17. Miscellaneous Provisions
17.1 Governing Law. This VTA shall be governed by, construed, and enforced in all respects in accordance with the laws of the state of California, United States of America, excluding its conflict of laws rules. The parties agree that the United Nations Convention on Contracts for the International Sale of Goods shall not apply to this VTA. For all disputes arising out of or related to this Agreement, the parties submit to the non-exclusive subject matter jurisdiction, personal jurisdiction and venue of the courts located in San Francisco, California and hereby waive any objection to the jurisdiction and venue of such courts.

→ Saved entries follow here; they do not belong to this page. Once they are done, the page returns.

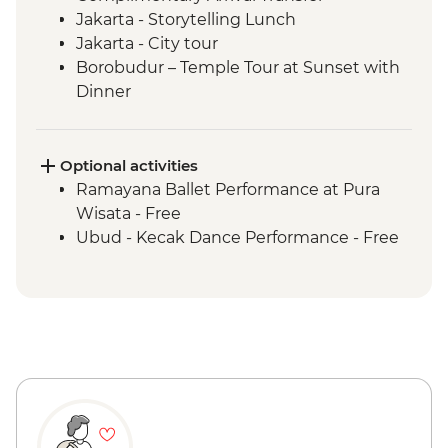
Jakarta - Storytelling Lunch
Jakarta - City tour
Borobudur – Temple Tour at Sunset with
Dinner
Magelang - Candirejo Village Visit
Yogyakarta - Kota Gede Neighbourhood
Becak Tour
Optional activities
Yogyakarta - Batik Making Experience
Ramayana Ballet Performance at Pura
Yogyakarta – Prambanan Temple Tour
Wisata - Free
Undisan - Village Tour with Cooking Class
Ubud - Kecak Dance Performance - Free
Mount Batur - Sunrise Breakfast with
Prosecco
Ubud - Royal Dinner with Legong Dance
Performance
Ubud – Waterfall Purification Ceremony
Bukit Peninsula - Sunset Dinner Cruise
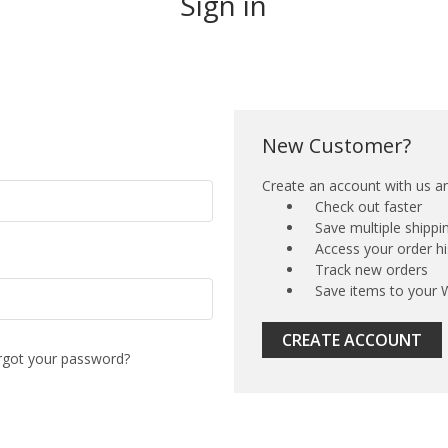
Sign in
New Customer?
Create an account with us and
Check out faster
Save multiple shipp
Access your order hi
Track new orders
Save items to your W
CREATE ACCOUNT
rgot your password?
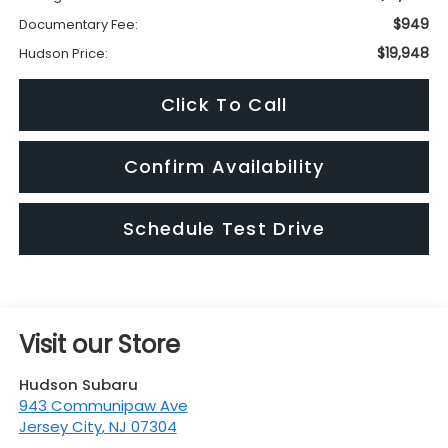
$949
Documentary Fee:
$19,948
Hudson Price:
Click To Call
Confirm Availability
Schedule Test Drive
Visit our Store
Hudson Subaru
943 Communipaw Ave
Jersey City
,
NJ
07304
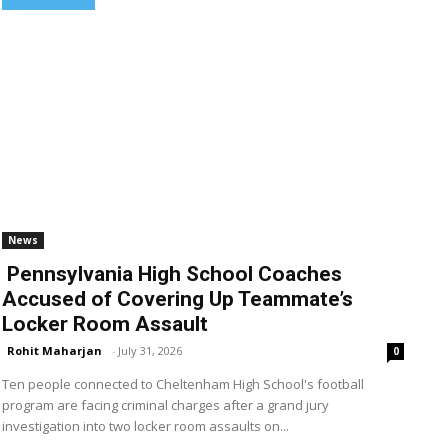
News
Pennsylvania High School Coaches
Accused of Covering Up Teammate’s
Locker Room Assault
Rohit Maharjan
-
July 31, 2026
0
Ten people connected to Cheltenham High School's football
program are facing criminal charges after a grand jury
investigation into two locker room assaults on...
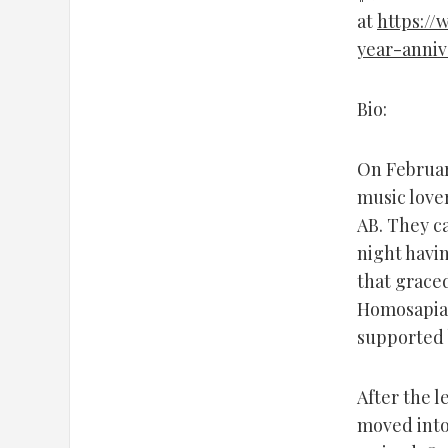
at
https://
year-anniv
Bio:
On Februar
music love
AB. They c
night havi
that grace
Homosapian
supported 
After the l
moved into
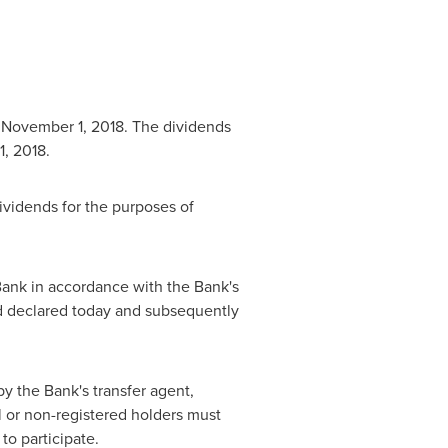
n
November 1, 2018
. The dividends
, 2018
.
vidends for the purposes of
ank in accordance with the Bank's
d declared today and subsequently
y the Bank's transfer agent,
al or non-registered holders must
to participate.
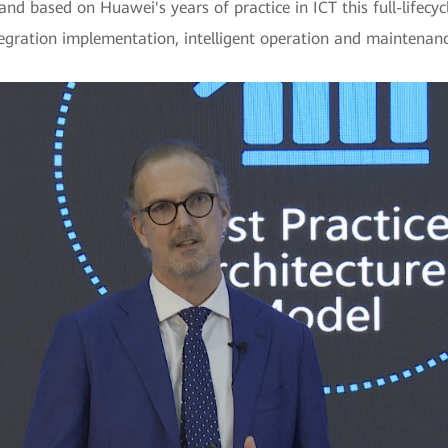
nd based on Huawei's years of practice in ICT this full-lifecycl
tegration implementation, intelligent operation and maintena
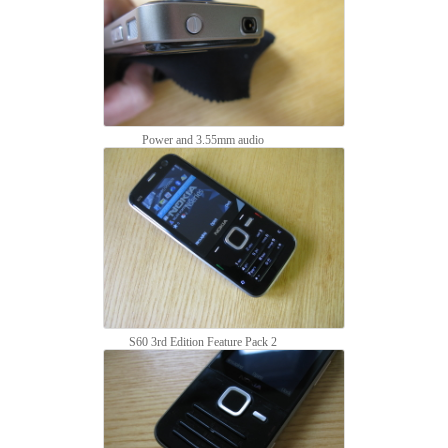
Power and 3.55mm audio
S60 3rd Edition Feature Pack 2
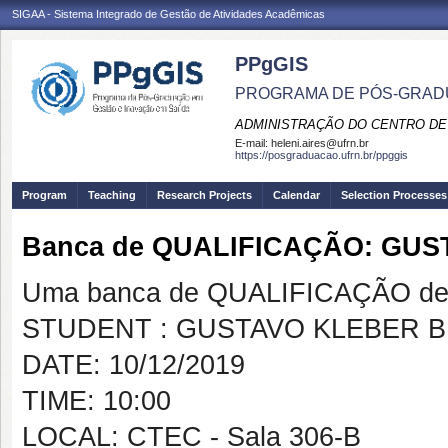
SIGAA - Sistema Integrado de Gestão de Atividades Acadêmicas
PPgGIS
PROGRAMA DE PÓS-GRAD
ADMINISTRAÇÃO DO CENTRO DE
E-mail:
heleni.aires@ufrn.br
https://posgraduacao.ufrn.br/ppggis
Program
Teaching
Research Projects
Calendar
Selection Processes
Banca de QUALIFICAÇÃO: GU
Uma banca de QUALIFICAÇÃO de 
STUDENT : GUSTAVO KLEBER 
DATE: 10/12/2019
TIME: 10:00
LOCAL: CTEC - Sala 306-B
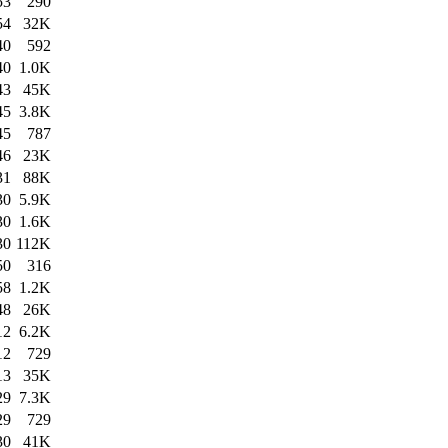
53
290
54
32K
40
592
40
1.0K
43
45K
45
3.8K
45
787
46
23K
31
88K
30
5.9K
30
1.6K
30
112K
50
316
58
1.2K
48
26K
12
6.2K
12
729
13
35K
29
7.3K
29
729
30
41K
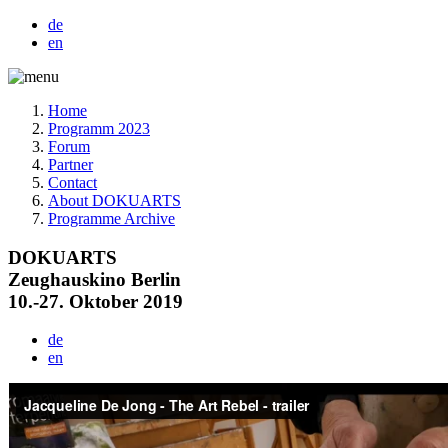
de
en
Home
Programm 2023
Forum
Partner
Contact
About DOKUARTS
Programme Archive
DOKUARTS
Zeughauskino Berlin
10.-27. Oktober 2019
de
en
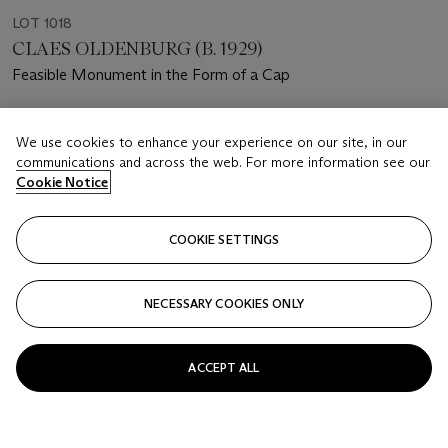
LOT 1018
CLAES OLDENBURG (B. 1929)
Feasible Monument in the Form of a Cap
Estimate
We use cookies to enhance your experience on our site, in our
USD 30,000 - 40,000
communications and across the web. For more information see our
Cookie Notice
Price realised
USD 47,500
COOKIE SETTINGS
Closed
FOLLOW
NECESSARY COOKIES ONLY
ACCEPT ALL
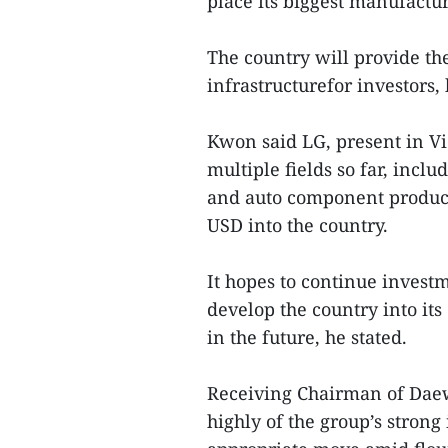
place its biggest manufactu
The country will provide t
infrastructurefor investors,
Kwon said LG, present in Vi
multiple fields so far, incl
and auto component producti
USD into the country.
It hopes to continue invest
develop the country into i
in the future, he stated.
Receiving Chairman of Dae
highly of the group’s stron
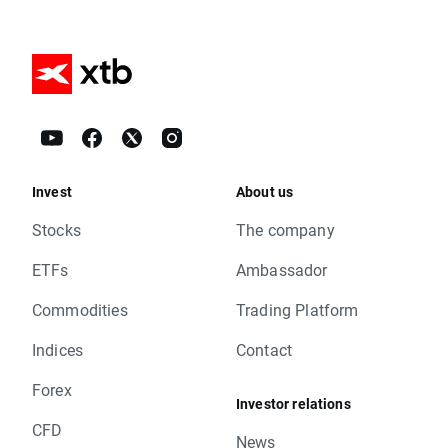
Invest
About us
Stocks
The company
ETFs
Ambassador
Commodities
Trading Platform
Indices
Contact
Forex
Investor relations
CFD
News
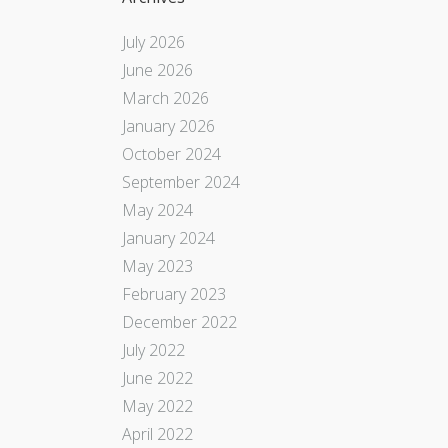
July 2026
June 2026
March 2026
January 2026
October 2024
September 2024
May 2024
January 2024
May 2023
February 2023
December 2022
July 2022
June 2022
May 2022
April 2022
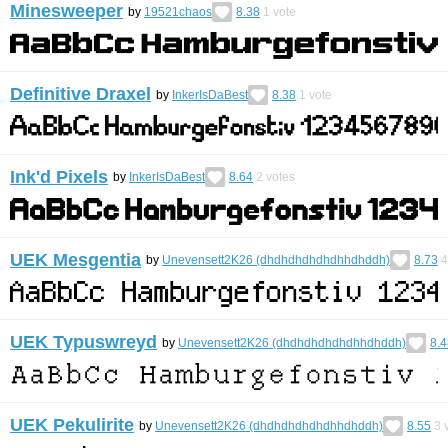
Minesweeper
by
19521chaos
8.38
1
vote
Definitive Draxel
by
InkerIsDaBest
8.38
1
vote
Ink'd Pixels
by
InkerIsDaBest
8.64
2
votes
UEK Mesgentia
by
Unevensett2K26 (dhdhdhdhdhdhhdhddh)
8.73
4
UEK Typuswreyd
by
Unevensett2K26 (dhdhdhdhdhdhhdhddh)
8.4
UEK Pekulirite
by
Unevensett2K26 (dhdhdhdhdhdhhdhddh)
8.55
3
v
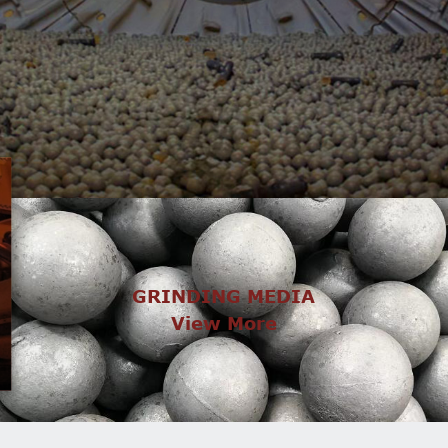
GRINDING MEDIA
View More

17.2 Export Control. Regardless of any disclosure made by Customer to Reseller of an ultimate destination of any software, hardware, or technical data acquired from Verisign or Reseller and, notwithstanding anything contained in this VTA to the contrary, Customer will not modify, export, or re-export, either directly or indirectly, any software, hardware, or technical data, or portions thereof, without first obtaining any and all necessary licenses from the United States government or any other country that requires an export license or other governmental approval at the time of modification, export, or re-export. Reseller shall have the right to suspend performance of any of its obligations under this VTA, without prior notice and without liability if Customer fails to comply with this Section 17.3.
17.3 Force Majeure. Except with respect to Customer’s payment obligations, neither party shall be deemed in default hereunder, nor shall it hold the other party responsible for, any cessation, interruption or delay in the performance of its obligations hereunder (excluding payment obligations) due to earthquake, flood, fire, storm, natural disaster, act of God, war, terrorism, armed conflict, labor strike, lockout, boycott or other events beyond the reasonable control of such party; provided, however, that the party relying upon this provision: (a) gives prompt written notice thereof, and (b) takes all steps reasonably necessary to mitigate the effects of the Force Majeure Event; and, provided further, that in the event a Force Majeure Event extends for a period in excess of sixty (60) days in the aggregate, either party may immediately terminate this VTA or the upon written notice to the other party.
17.4 Order of Precedence. In the event of a conflict between this VTA and any Service Order, the terms of the Service Order shall govern to the extent of such conflict, but only in regard to the specific Verisign DDoS Protection Service provided under that Service Order.